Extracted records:

_ _ _

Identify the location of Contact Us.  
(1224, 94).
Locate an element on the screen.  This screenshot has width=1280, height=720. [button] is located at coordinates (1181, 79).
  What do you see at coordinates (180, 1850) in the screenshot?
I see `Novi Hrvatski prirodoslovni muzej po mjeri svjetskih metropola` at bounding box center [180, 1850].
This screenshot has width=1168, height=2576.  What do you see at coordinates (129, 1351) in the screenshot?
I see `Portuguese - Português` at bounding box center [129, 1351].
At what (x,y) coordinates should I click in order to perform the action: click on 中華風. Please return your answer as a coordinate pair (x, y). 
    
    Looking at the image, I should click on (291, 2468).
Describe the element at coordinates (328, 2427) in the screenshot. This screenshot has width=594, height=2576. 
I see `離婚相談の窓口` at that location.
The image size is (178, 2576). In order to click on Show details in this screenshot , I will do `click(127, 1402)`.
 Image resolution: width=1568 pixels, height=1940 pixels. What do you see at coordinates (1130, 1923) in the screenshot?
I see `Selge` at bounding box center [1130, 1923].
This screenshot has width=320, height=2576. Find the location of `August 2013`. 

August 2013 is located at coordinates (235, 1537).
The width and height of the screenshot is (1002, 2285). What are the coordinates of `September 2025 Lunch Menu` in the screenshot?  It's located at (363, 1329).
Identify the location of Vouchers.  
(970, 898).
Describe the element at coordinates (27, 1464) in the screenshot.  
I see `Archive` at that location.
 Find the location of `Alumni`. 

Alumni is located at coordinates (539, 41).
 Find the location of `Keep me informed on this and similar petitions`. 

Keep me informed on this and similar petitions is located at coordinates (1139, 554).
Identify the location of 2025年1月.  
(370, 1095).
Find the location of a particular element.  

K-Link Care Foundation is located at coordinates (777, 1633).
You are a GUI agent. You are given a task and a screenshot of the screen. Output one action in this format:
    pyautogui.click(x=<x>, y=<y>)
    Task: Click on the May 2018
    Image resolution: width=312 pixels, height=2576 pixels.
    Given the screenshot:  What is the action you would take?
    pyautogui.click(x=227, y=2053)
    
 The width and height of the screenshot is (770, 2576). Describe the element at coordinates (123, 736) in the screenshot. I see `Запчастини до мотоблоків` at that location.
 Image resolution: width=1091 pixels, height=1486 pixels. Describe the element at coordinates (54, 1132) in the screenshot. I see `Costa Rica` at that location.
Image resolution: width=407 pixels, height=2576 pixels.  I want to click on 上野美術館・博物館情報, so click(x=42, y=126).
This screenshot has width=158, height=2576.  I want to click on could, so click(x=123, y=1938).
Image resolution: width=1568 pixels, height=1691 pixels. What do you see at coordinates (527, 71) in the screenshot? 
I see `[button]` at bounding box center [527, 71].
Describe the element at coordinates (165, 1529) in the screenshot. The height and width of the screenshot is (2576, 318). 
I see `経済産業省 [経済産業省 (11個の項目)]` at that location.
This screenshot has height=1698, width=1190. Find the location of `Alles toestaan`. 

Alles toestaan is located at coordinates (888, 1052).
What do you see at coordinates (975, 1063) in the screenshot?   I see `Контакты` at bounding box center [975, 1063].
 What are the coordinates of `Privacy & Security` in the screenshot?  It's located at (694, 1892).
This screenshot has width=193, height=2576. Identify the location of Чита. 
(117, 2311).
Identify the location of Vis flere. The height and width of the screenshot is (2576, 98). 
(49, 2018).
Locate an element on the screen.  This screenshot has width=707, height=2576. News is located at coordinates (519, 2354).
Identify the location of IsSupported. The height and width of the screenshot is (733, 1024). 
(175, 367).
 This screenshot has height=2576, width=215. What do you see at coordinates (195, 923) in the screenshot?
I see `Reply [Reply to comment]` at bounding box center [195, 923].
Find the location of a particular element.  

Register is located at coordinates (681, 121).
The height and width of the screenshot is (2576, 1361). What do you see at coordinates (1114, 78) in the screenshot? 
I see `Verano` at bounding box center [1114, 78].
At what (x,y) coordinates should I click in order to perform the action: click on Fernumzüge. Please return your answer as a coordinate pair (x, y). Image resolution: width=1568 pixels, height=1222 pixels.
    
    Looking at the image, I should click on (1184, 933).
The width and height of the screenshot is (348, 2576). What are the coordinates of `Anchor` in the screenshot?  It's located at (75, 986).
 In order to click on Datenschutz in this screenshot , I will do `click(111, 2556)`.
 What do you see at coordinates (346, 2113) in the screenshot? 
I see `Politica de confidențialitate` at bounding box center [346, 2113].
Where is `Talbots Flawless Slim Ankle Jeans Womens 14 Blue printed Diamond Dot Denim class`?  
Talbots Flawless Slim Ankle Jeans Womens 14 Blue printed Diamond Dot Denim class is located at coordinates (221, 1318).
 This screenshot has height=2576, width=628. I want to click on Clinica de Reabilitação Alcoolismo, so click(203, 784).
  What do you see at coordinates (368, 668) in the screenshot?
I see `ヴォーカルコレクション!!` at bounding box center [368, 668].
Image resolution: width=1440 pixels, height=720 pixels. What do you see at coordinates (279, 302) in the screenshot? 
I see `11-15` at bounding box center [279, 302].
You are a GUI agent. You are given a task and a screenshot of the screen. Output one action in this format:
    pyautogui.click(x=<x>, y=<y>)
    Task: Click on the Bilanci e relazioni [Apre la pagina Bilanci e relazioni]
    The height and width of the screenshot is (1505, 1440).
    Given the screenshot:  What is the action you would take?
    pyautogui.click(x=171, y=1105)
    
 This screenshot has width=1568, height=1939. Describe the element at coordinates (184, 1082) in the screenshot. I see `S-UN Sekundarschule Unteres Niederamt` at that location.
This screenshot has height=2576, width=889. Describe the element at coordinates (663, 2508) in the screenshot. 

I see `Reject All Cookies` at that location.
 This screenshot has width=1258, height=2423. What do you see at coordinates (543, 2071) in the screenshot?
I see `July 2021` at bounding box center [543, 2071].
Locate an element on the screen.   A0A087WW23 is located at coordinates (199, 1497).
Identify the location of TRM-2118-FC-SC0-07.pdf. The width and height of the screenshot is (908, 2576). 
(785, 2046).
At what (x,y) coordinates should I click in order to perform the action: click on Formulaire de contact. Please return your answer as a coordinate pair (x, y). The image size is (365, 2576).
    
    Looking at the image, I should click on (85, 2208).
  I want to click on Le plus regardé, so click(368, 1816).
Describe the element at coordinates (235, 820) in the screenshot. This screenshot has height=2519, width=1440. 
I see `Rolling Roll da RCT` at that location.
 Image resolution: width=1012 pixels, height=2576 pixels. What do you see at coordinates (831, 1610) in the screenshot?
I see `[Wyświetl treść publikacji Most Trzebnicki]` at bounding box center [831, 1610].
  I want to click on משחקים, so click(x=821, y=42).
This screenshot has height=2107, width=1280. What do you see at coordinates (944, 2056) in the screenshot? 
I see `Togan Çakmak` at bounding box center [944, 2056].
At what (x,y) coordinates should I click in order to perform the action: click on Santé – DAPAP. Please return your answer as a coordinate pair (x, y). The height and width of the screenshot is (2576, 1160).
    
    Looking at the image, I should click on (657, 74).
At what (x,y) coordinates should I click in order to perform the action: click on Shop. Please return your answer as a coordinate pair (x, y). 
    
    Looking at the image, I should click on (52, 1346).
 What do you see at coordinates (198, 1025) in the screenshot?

_ _ _

**WORK TO BE COMPLETED**. What is needed is the data above, output in full and exactly as it stands.

**EXERCISE RESPONSE**.
Identify the location of Contact Us.  
(1224, 94).
Locate an element on the screen.  This screenshot has width=1280, height=720. [button] is located at coordinates (1181, 79).
  What do you see at coordinates (180, 1850) in the screenshot?
I see `Novi Hrvatski prirodoslovni muzej po mjeri svjetskih metropola` at bounding box center [180, 1850].
This screenshot has width=1168, height=2576.  What do you see at coordinates (129, 1351) in the screenshot?
I see `Portuguese - Português` at bounding box center [129, 1351].
At what (x,y) coordinates should I click in order to perform the action: click on 中華風. Please return your answer as a coordinate pair (x, y). 
    
    Looking at the image, I should click on (291, 2468).
Describe the element at coordinates (328, 2427) in the screenshot. This screenshot has width=594, height=2576. 
I see `離婚相談の窓口` at that location.
The image size is (178, 2576). In order to click on Show details in this screenshot , I will do `click(127, 1402)`.
 Image resolution: width=1568 pixels, height=1940 pixels. What do you see at coordinates (1130, 1923) in the screenshot?
I see `Selge` at bounding box center [1130, 1923].
This screenshot has width=320, height=2576. Find the location of `August 2013`. 

August 2013 is located at coordinates (235, 1537).
The width and height of the screenshot is (1002, 2285). What are the coordinates of `September 2025 Lunch Menu` in the screenshot?  It's located at (363, 1329).
Identify the location of Vouchers.  
(970, 898).
Describe the element at coordinates (27, 1464) in the screenshot.  
I see `Archive` at that location.
 Find the location of `Alumni`. 

Alumni is located at coordinates (539, 41).
 Find the location of `Keep me informed on this and similar petitions`. 

Keep me informed on this and similar petitions is located at coordinates (1139, 554).
Identify the location of 2025年1月.  
(370, 1095).
Find the location of a particular element.  

K-Link Care Foundation is located at coordinates (777, 1633).
You are a GUI agent. You are given a task and a screenshot of the screen. Output one action in this format:
    pyautogui.click(x=<x>, y=<y>)
    Task: Click on the May 2018
    Image resolution: width=312 pixels, height=2576 pixels.
    Given the screenshot:  What is the action you would take?
    pyautogui.click(x=227, y=2053)
    
 The width and height of the screenshot is (770, 2576). Describe the element at coordinates (123, 736) in the screenshot. I see `Запчастини до мотоблоків` at that location.
 Image resolution: width=1091 pixels, height=1486 pixels. Describe the element at coordinates (54, 1132) in the screenshot. I see `Costa Rica` at that location.
Image resolution: width=407 pixels, height=2576 pixels.  I want to click on 上野美術館・博物館情報, so click(x=42, y=126).
This screenshot has width=158, height=2576.  I want to click on could, so click(x=123, y=1938).
Image resolution: width=1568 pixels, height=1691 pixels. What do you see at coordinates (527, 71) in the screenshot? 
I see `[button]` at bounding box center [527, 71].
Describe the element at coordinates (165, 1529) in the screenshot. The height and width of the screenshot is (2576, 318). 
I see `経済産業省 [経済産業省 (11個の項目)]` at that location.
This screenshot has height=1698, width=1190. Find the location of `Alles toestaan`. 

Alles toestaan is located at coordinates (888, 1052).
What do you see at coordinates (975, 1063) in the screenshot?   I see `Контакты` at bounding box center [975, 1063].
 What are the coordinates of `Privacy & Security` in the screenshot?  It's located at (694, 1892).
This screenshot has width=193, height=2576. Identify the location of Чита. 
(117, 2311).
Identify the location of Vis flere. The height and width of the screenshot is (2576, 98). 
(49, 2018).
Locate an element on the screen.  This screenshot has width=707, height=2576. News is located at coordinates (519, 2354).
Identify the location of IsSupported. The height and width of the screenshot is (733, 1024). 
(175, 367).
 This screenshot has height=2576, width=215. What do you see at coordinates (195, 923) in the screenshot?
I see `Reply [Reply to comment]` at bounding box center [195, 923].
Find the location of a particular element.  

Register is located at coordinates (681, 121).
The height and width of the screenshot is (2576, 1361). What do you see at coordinates (1114, 78) in the screenshot? 
I see `Verano` at bounding box center [1114, 78].
At what (x,y) coordinates should I click in order to perform the action: click on Fernumzüge. Please return your answer as a coordinate pair (x, y). Image resolution: width=1568 pixels, height=1222 pixels.
    
    Looking at the image, I should click on (1184, 933).
The width and height of the screenshot is (348, 2576). What are the coordinates of `Anchor` in the screenshot?  It's located at (75, 986).
 In order to click on Datenschutz in this screenshot , I will do `click(111, 2556)`.
 What do you see at coordinates (346, 2113) in the screenshot? 
I see `Politica de confidențialitate` at bounding box center [346, 2113].
Where is `Talbots Flawless Slim Ankle Jeans Womens 14 Blue printed Diamond Dot Denim class`?  
Talbots Flawless Slim Ankle Jeans Womens 14 Blue printed Diamond Dot Denim class is located at coordinates (221, 1318).
 This screenshot has height=2576, width=628. I want to click on Clinica de Reabilitação Alcoolismo, so click(203, 784).
  What do you see at coordinates (368, 668) in the screenshot?
I see `ヴォーカルコレクション!!` at bounding box center [368, 668].
Image resolution: width=1440 pixels, height=720 pixels. What do you see at coordinates (279, 302) in the screenshot? 
I see `11-15` at bounding box center [279, 302].
You are a GUI agent. You are given a task and a screenshot of the screen. Output one action in this format:
    pyautogui.click(x=<x>, y=<y>)
    Task: Click on the Bilanci e relazioni [Apre la pagina Bilanci e relazioni]
    The height and width of the screenshot is (1505, 1440).
    Given the screenshot:  What is the action you would take?
    pyautogui.click(x=171, y=1105)
    
 This screenshot has width=1568, height=1939. Describe the element at coordinates (184, 1082) in the screenshot. I see `S-UN Sekundarschule Unteres Niederamt` at that location.
This screenshot has height=2576, width=889. Describe the element at coordinates (663, 2508) in the screenshot. 

I see `Reject All Cookies` at that location.
 This screenshot has width=1258, height=2423. What do you see at coordinates (543, 2071) in the screenshot?
I see `July 2021` at bounding box center [543, 2071].
Locate an element on the screen.   A0A087WW23 is located at coordinates (199, 1497).
Identify the location of TRM-2118-FC-SC0-07.pdf. The width and height of the screenshot is (908, 2576). 
(785, 2046).
At what (x,y) coordinates should I click in order to perform the action: click on Formulaire de contact. Please return your answer as a coordinate pair (x, y). The image size is (365, 2576).
    
    Looking at the image, I should click on (85, 2208).
  I want to click on Le plus regardé, so click(368, 1816).
Describe the element at coordinates (235, 820) in the screenshot. This screenshot has height=2519, width=1440. 
I see `Rolling Roll da RCT` at that location.
 Image resolution: width=1012 pixels, height=2576 pixels. What do you see at coordinates (831, 1610) in the screenshot?
I see `[Wyświetl treść publikacji Most Trzebnicki]` at bounding box center [831, 1610].
  I want to click on משחקים, so click(x=821, y=42).
This screenshot has height=2107, width=1280. What do you see at coordinates (944, 2056) in the screenshot? 
I see `Togan Çakmak` at bounding box center [944, 2056].
At what (x,y) coordinates should I click in order to perform the action: click on Santé – DAPAP. Please return your answer as a coordinate pair (x, y). The height and width of the screenshot is (2576, 1160).
    
    Looking at the image, I should click on (657, 74).
At what (x,y) coordinates should I click in order to perform the action: click on Shop. Please return your answer as a coordinate pair (x, y). 
    
    Looking at the image, I should click on (52, 1346).
 What do you see at coordinates (198, 1025) in the screenshot?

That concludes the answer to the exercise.